Ich sprach in mein Walkie-Talkie: „Marvin? Wir haben die Wohnung vom Hut gefunden. Wir holen jetzt die Polizei.“

„Gut“, krächzte es zurück. „Ich muss hier nur noch schnell wen fertig zeichnen.“


Kurze Zeit darauf hatte sich Marvin wieder zu uns gesellt und wir standen gemeinsam mit einer Polizistin und einem Polizisten vor dem Wohnungseingang im zweiten Obergeschoss, hinter dem wir das Versteck von Herrn Hut vermuteten. Durch die Tür hörte man Geräusche. Gespannt beobachteten wir, wie die Beamtin anklopfte.

„Hallo? Hier ist Polizeikommissarin Well“, rief sie.

Augenblicklich wurde es hektisch hinter der Tür. Es klang, als ob fieberhaft Dinge zusammengepackt würden. Irgendetwas polterte. Dann wurde es mucksmäuschenstill.

„Hallo?“, rief die Kommissarin erneut. „Bitte öffnen Sie.“

Lilli eilte zum Fenster des Treppenhauses, das zu der kleinen Gasse führte. Sie sah hinaus. „Er flüchtet über den Balkon!“

„Das darf doch nicht ...“, rief die Kommissarin. „Ihr bleibt hier.“

Sofort rannten die Polizisten die Treppe hinab und nahmen die Verfolgung auf. Vom Fenster aus sahen wir sie die Gasse entlang dem Verdächtigen hinterherrennen.

„Und was jetzt?“, seufzte ich, als sie außer Sicht waren.

„12-Euro-Erdbeerkuchen?“, fragte Marvin und hielt ein köstliches Stück vor unsere Nase. Wir lachten, setzten uns neben den Wohnungseingang und genossen den süßen Snack. Marvin erzählte uns, wie er den Kuchen als Gegenleistung für eine Zeichnung von einem netten Gast spendiert bekam.

Auf einmal öffnete sich die Tür der Diebeshöhle.

Wir erstarrten vor Schreck. Als sei nichts weiter dabei, marschierten der Reihe nach fünf Männer, allesamt von kräftiger Statur und mit der Aura einer militärischen Einsatztruppe, der Reihe nach aus der Wohnung und die Treppe hinab. Sie liefen zügig, aber nicht hektisch und schleppten dabei allerlei Kisten und Rucksäcke. Mit versteinertem Gesicht und offenen Kinnladen blickten wir ihnen hinterher. Sie beachteten uns nicht weiter. Der letzte ließ die Tür hinter sich zufallen. Zumindest fast, denn ich nahm unauffällig Marvins Zeichenstift, der neben ihm auf dem Boden lag, und klemmte ihn in den sich schließenden Spalt. Der Mann schien das Geräusch einer zufallenden Tür nicht zu vermissen. Die Schritte der Gruppe hallten durch das Treppenhaus.

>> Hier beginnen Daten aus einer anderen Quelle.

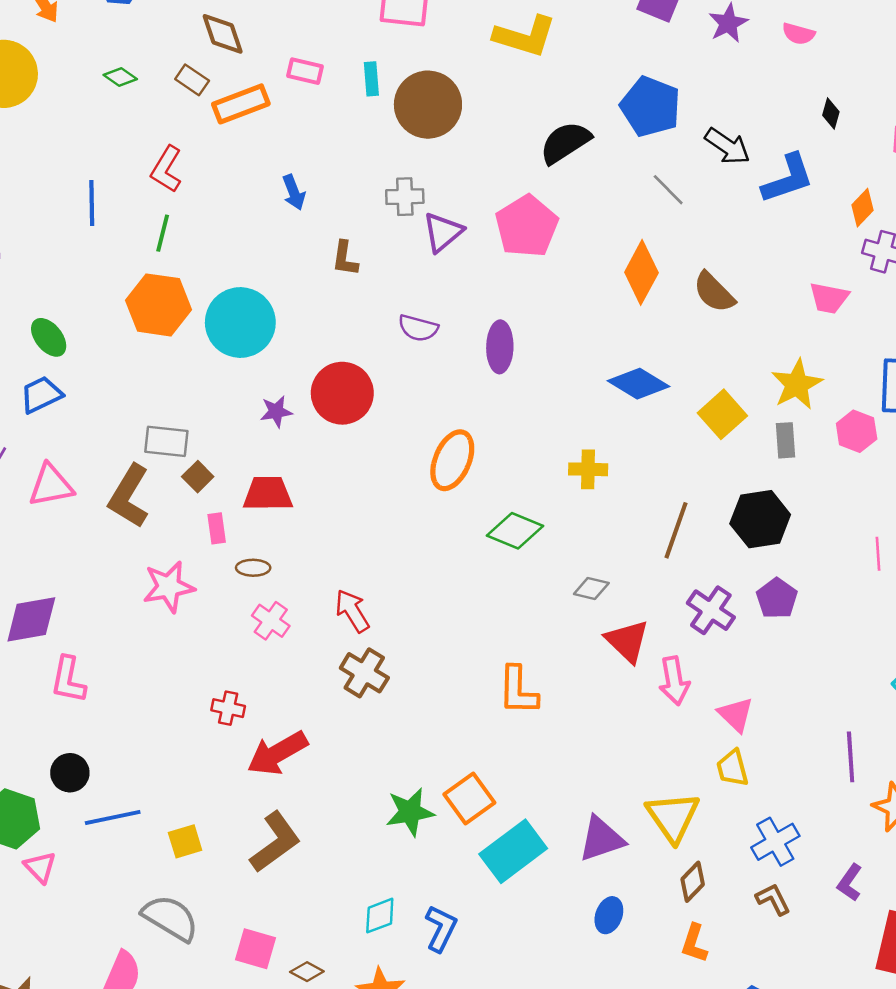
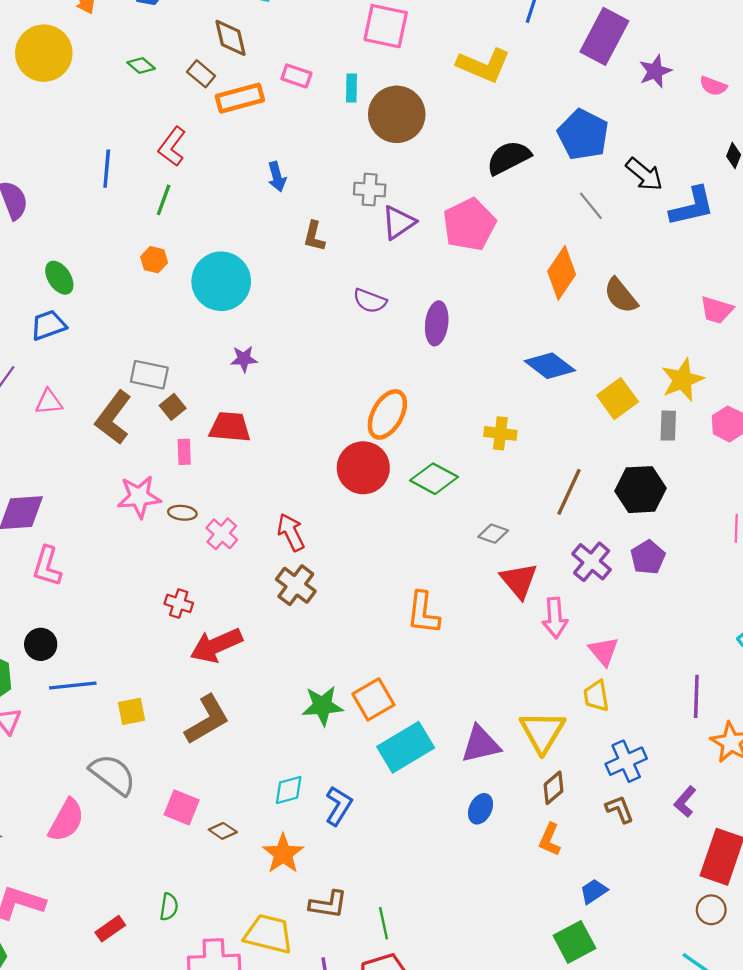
orange hexagon: (159, 305) -> (154, 260), size x0.5
red circle: (342, 393) -> (363, 468), moved
pink triangle: (51, 485) -> (49, 402), size x0.7
brown ellipse: (253, 568) -> (182, 513), moved

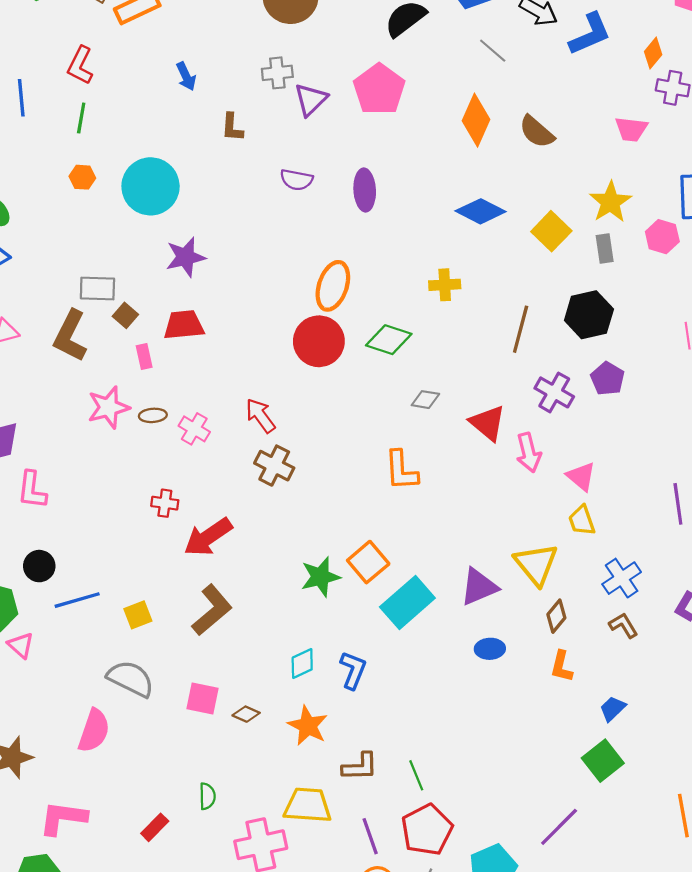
purple star: (244, 359) -> (185, 257), size x1.5
gray diamond: (493, 534) -> (425, 400), moved
blue ellipse: (481, 809) -> (490, 649), turned 72

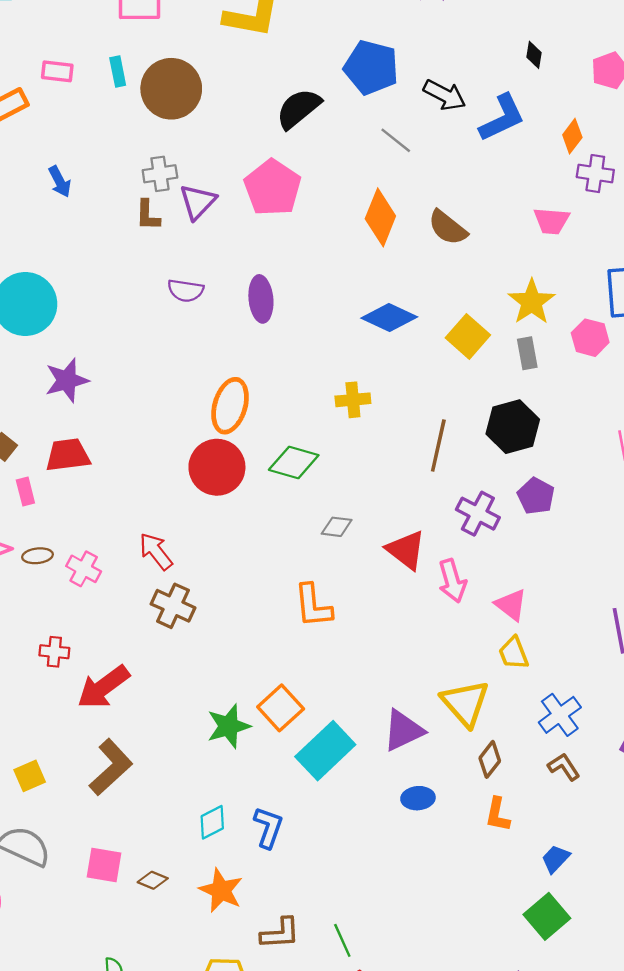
brown L-shape: (232, 127) -> (148, 215), moved

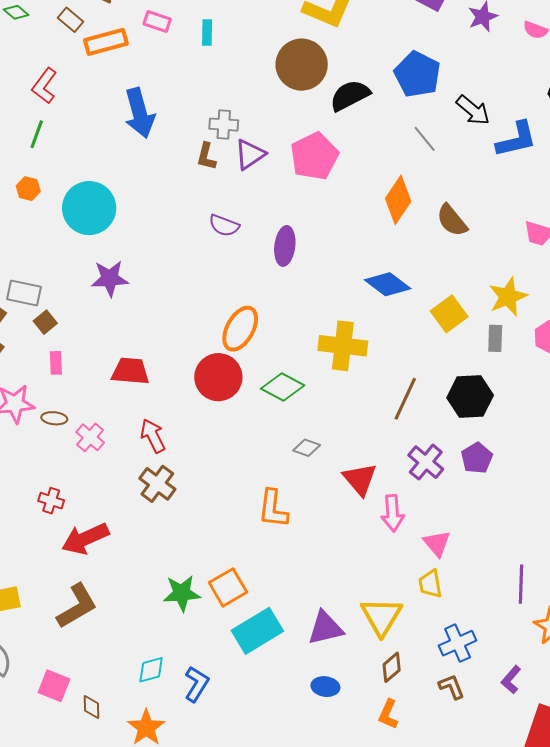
brown circle: (171, 89) -> (302, 65), moved
blue arrow: (60, 182) -> (140, 113), size x1.8
yellow cross: (353, 400) -> (343, 346), size x1.6
red trapezoid: (68, 455) -> (130, 371), moved
brown diamond: (153, 880) -> (91, 707), turned 55

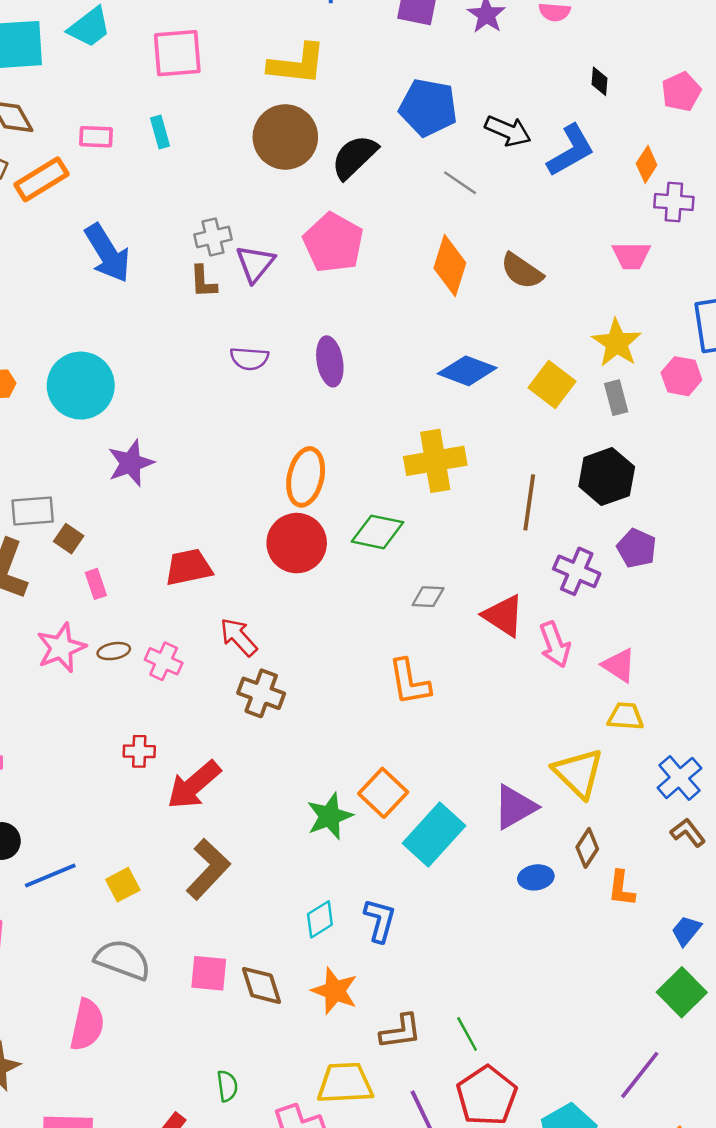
yellow trapezoid: (430, 584) -> (626, 716), turned 120
brown diamond: (392, 667) -> (587, 848), moved
brown diamond: (91, 707) -> (261, 985), size x1.5

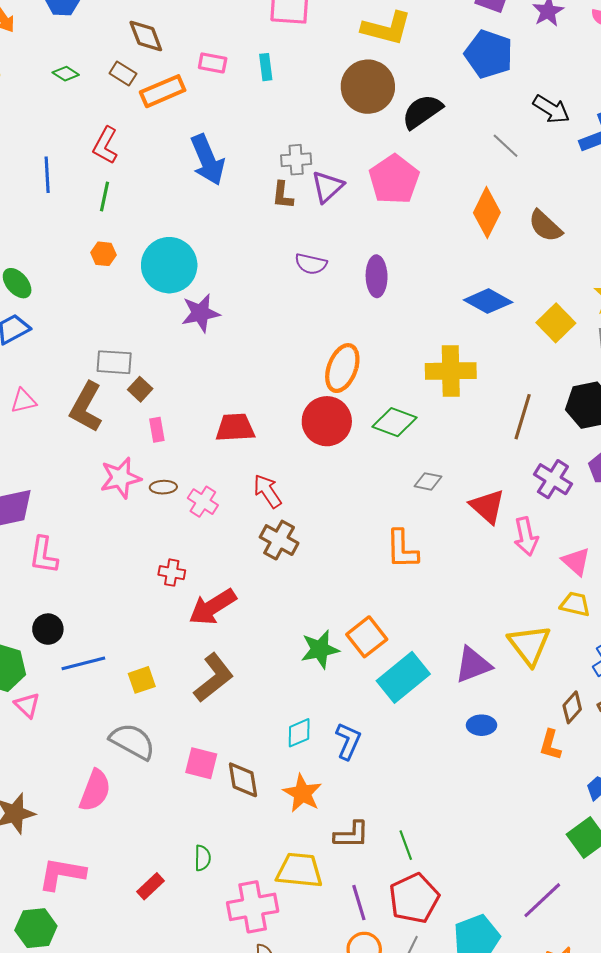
blue pentagon: (428, 108) -> (489, 54), moved
purple star: (131, 463) -> (201, 313), moved
brown diamond: (587, 848) -> (572, 707), moved

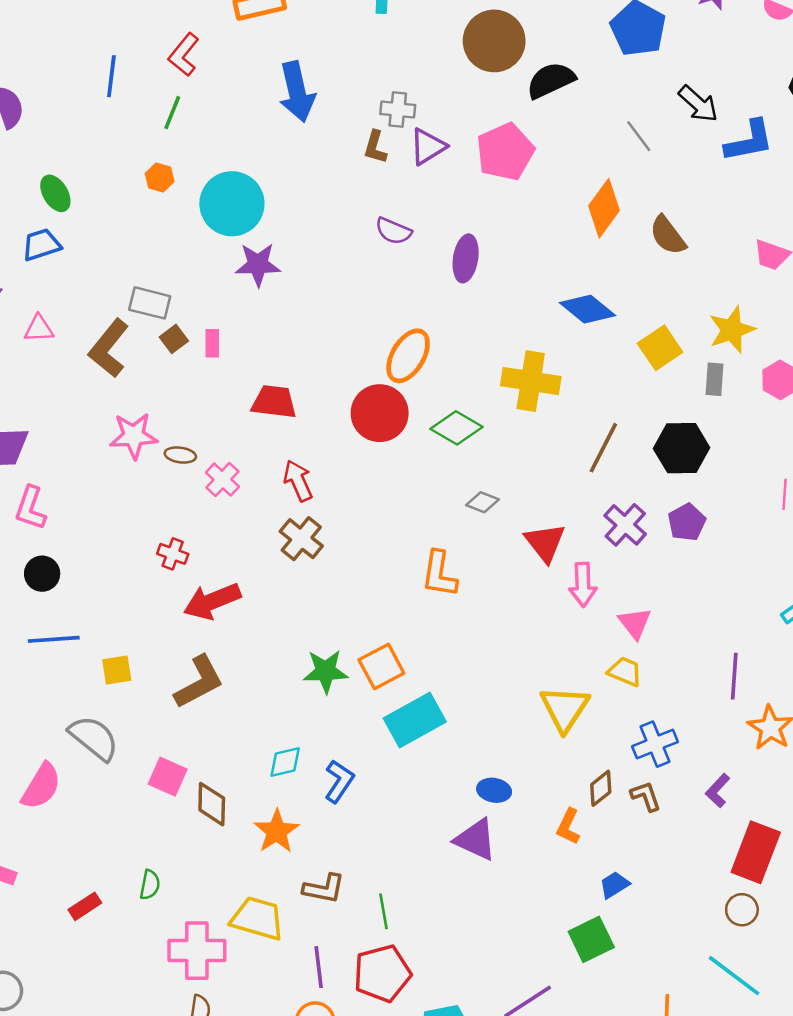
pink rectangle: (157, 430) -> (212, 343), moved
black circle: (48, 629) -> (42, 574), moved
purple triangle: (473, 665) -> (476, 840), moved, turned 36

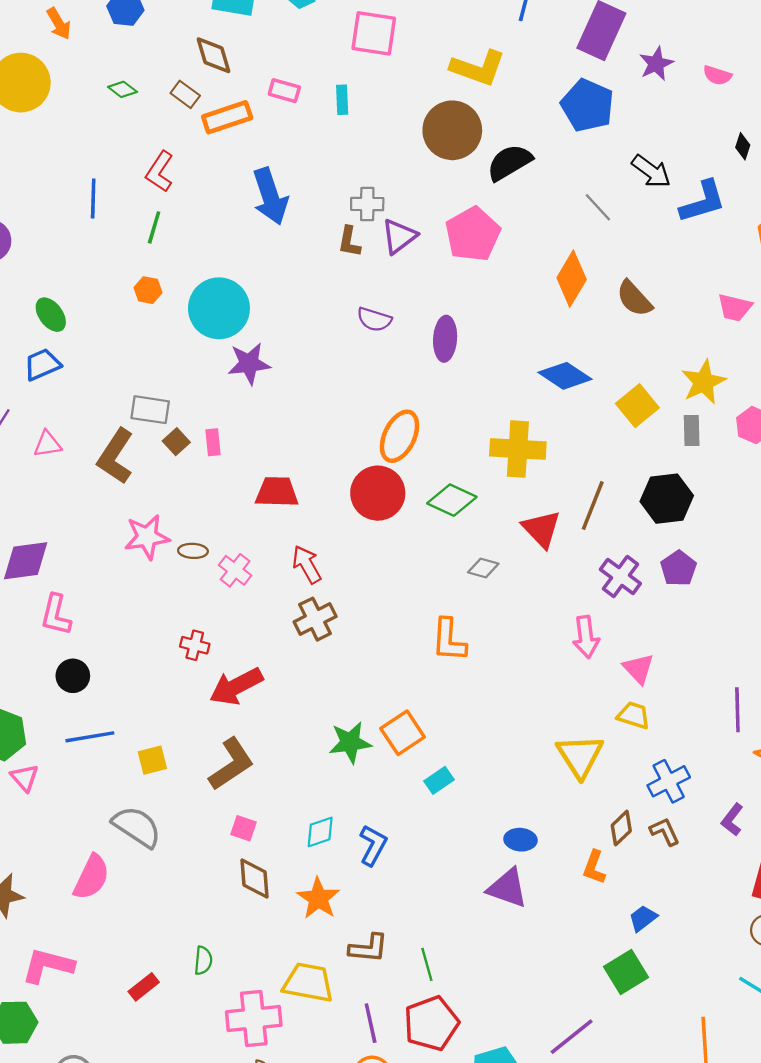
brown cross: (301, 539) -> (315, 619), turned 30
red triangle: (545, 543) -> (541, 529), moved
cyan rectangle: (415, 720) -> (439, 780), size x0.5
pink square: (168, 777) -> (243, 828), moved, size x0.7

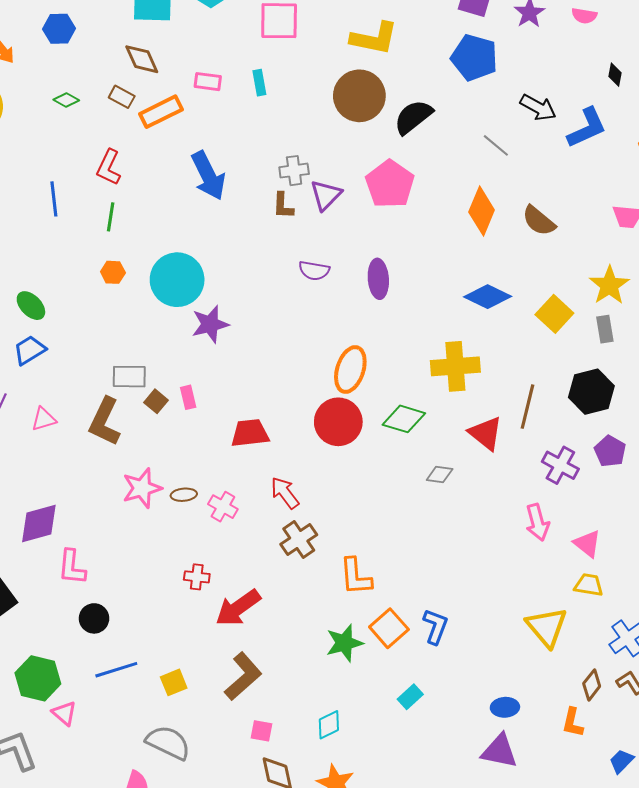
orange L-shape: (449, 640) -> (356, 577), moved
cyan rectangle: (439, 780) -> (410, 697), moved
blue L-shape: (373, 845) -> (435, 626), moved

„Wer sind denn die?“, fragte Lilli ungläubig.

„Die will ich aber nicht verfolgen“, murmelte Marvin.

„Die Flucht über den Balkon war also nur eine Ablenkung“, flüsterte ich, stand auf, klopfte mir den Staub ab und schlich zu dem offen stehenden Fenster. Die Männer verließen der Reihe nach das Haus und gingen hintereinander die Gasse entlang. Als der Letzte von ihnen unter mir erschien, wandte er sich an seinen Vordermann und fragte: „Die Straßenkarte hast du?“

„Habe ich nicht“, sagte dieser, ohne sich umzudrehen oder seinen Schritt zu verlangsamen.

Der Letzte der Bande blieb stehen und tastete sich ab. Lilli erschien neben mir am Fenster.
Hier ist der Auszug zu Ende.